Data for this task:
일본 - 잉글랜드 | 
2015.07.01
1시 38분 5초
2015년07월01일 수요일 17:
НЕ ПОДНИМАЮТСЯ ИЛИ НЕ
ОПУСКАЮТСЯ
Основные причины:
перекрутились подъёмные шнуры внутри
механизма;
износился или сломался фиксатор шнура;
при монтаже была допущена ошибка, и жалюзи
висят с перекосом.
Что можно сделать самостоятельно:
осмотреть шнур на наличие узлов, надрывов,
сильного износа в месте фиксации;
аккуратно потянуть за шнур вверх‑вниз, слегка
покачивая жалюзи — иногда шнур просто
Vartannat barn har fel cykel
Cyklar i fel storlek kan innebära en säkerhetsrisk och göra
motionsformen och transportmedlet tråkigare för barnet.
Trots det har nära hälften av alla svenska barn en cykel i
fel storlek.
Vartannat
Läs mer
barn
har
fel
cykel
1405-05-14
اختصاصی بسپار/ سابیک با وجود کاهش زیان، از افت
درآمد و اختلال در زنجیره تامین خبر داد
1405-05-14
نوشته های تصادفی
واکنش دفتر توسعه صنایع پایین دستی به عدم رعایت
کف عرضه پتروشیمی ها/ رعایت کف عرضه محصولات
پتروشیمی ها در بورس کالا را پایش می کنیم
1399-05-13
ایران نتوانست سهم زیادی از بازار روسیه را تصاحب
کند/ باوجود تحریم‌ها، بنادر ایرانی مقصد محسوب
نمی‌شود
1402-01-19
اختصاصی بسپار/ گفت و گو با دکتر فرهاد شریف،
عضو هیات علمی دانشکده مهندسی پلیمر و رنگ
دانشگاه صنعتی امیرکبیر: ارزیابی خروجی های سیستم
--
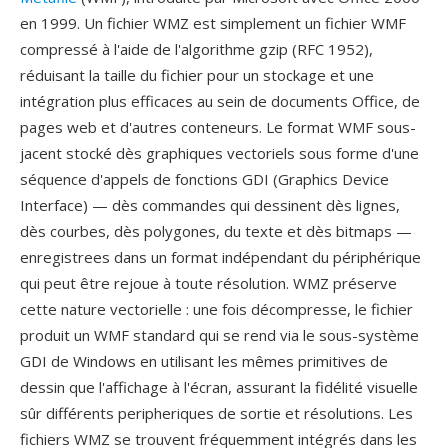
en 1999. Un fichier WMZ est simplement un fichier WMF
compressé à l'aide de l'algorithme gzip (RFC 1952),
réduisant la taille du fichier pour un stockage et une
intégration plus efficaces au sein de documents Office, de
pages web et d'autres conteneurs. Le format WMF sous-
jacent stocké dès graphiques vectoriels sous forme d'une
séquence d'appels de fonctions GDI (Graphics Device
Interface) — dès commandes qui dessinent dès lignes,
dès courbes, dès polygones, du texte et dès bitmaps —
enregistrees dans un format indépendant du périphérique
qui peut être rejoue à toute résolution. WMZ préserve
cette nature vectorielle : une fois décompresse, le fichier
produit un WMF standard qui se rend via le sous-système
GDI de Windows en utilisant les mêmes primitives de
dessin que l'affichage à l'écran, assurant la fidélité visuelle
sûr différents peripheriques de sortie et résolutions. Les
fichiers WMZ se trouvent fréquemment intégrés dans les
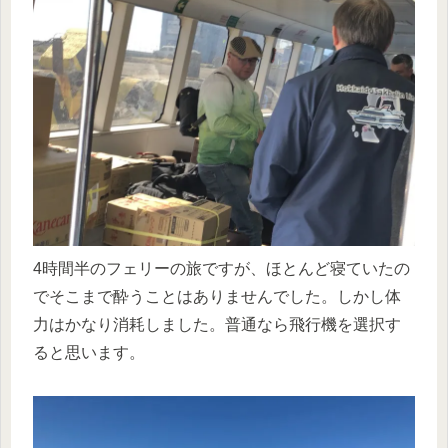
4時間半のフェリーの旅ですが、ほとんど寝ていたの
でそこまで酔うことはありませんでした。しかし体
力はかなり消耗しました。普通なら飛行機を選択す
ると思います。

Problem description: Go through the material and copy each line that contains "жалюзи".

Exercise output:
при монтаже была допущена ошибка, и жалюзи
покачивая жалюзи — иногда шнур просто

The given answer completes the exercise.